İKSV Tiyatro Festivali Direktörü Yılmaz, kültür sanat sektörü sponsorlarının tutumunda bir çekimserlik olup olmadığıyla ilgili sorumuzu, “Bu süreç bize dijital platform sayesinde yeni sponsorlar da getirdi. Ama fiziksel etkinliklere sponsor olanlar biraz daha çekinceli tavır sergiledi. Etkinlik sponsorlarımız ve ana sponsorlarımız desteğini hiçbir zaman esirgemedi ve bizim yanımızda oldu” diye yanıltıyor.  

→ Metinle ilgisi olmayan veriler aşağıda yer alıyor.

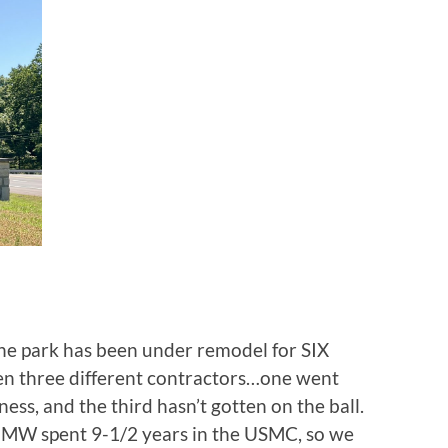
he park has been under remodel for SIX
n three different contractors…one went
ess, and the third hasn’t gotten on the ball.
d MW spent 9-1/2 years in the USMC, so we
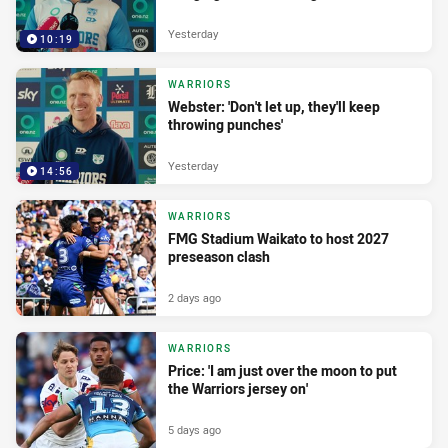
Yesterday
10:19
WARRIORS
Webster: 'Don't let up, they'll keep
throwing punches'
Yesterday
14:56
WARRIORS
FMG Stadium Waikato to host 2027
preseason clash
2 days ago
WARRIORS
Price: 'I am just over the moon to put
the Warriors jersey on'
5 days ago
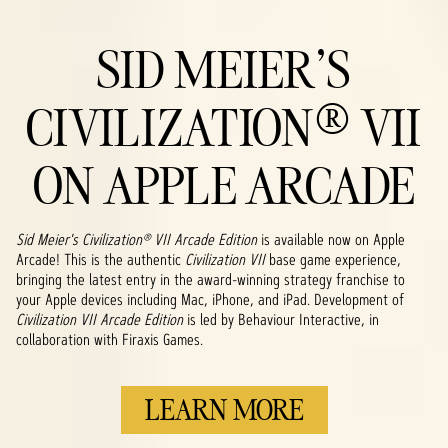
SID MEIER'S
CIVILIZATION® VII
ON APPLE ARCADE
Sid Meier's Civilization® VII Arcade Edition
is available now on Apple
Arcade! This is the authentic
Civilization VII
base game experience,
bringing the latest entry in the award-winning strategy franchise to
your Apple devices including Mac, iPhone, and iPad. Development of
Civilization VII Arcade Edition
is led by Behaviour Interactive, in
collaboration with Firaxis Games.
LEARN MORE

Gizem Tüzün de, Süreyya Operası’nın izleyici kitlesinin canlı etkinlik yapılan dönemlere kıyasla çok azaldığını doğruluyor: “Çevrimiçi etkinliklerle ulaştığımız kesimin eskiye göre azaldığı bir gerçek. Ancak bu etkinliklerin olumlu yönü, sanatçılara az da olsa hâlâ destek olabilmemizdi.”

Her sezon öncesinde 50-60 sanatçının konser için başvurduğunu belirten Tüzün, gelecek sezon için henüz başvuru almadıklarını ve belirsizlik nedeniyle de program oluşturamadıklarını söylüyor. Tüzün, “Yaz için Kadıköy Belediyesi’nin açık hava konseri olacak gibi gözüküyor. Biz de Süreyya Operası olarak bilgi ve çevremizle destek olacağız. Ama kapalı alanda konser olmayacak gibi görünüyor” diyor.

Pandemi, İKSV’nin yıllık programını da tümüyle etkiledi. Her yıl eylül ayında düzenlenen Bienal bir yıl sonrasına (17 Eylül – 20 Kasım 2022) ertelenirken, haziranda gerçekleşen Müzik Festivali ağustos ve eylüle, temmuzda gerçekleşen İstanbul Caz Festivali ise eylüle alındı. Her iki festivalin programı da henüz kesinleşmedi.